═════ Record extracts

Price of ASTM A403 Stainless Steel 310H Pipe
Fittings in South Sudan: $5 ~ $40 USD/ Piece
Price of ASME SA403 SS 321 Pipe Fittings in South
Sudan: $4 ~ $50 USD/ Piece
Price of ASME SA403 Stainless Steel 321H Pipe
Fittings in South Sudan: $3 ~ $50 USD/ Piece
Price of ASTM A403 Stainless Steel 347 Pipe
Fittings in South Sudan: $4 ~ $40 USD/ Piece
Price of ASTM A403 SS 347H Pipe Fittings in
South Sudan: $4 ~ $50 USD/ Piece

══════════
═════ Record extracts

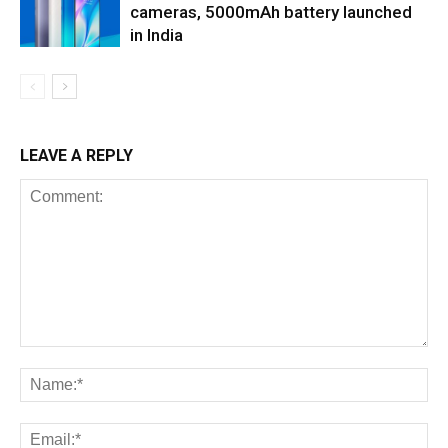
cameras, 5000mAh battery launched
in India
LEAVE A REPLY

══════════

### Description of the task
Scan the records above for the word "Sudan". Show each line in which it appears.

### Answer space
Fittings in South Sudan: $5 ~ $40 USD/ Piece
Sudan: $4 ~ $50 USD/ Piece
Fittings in South Sudan: $3 ~ $50 USD/ Piece
Fittings in South Sudan: $4 ~ $40 USD/ Piece
South Sudan: $4 ~ $50 USD/ Piece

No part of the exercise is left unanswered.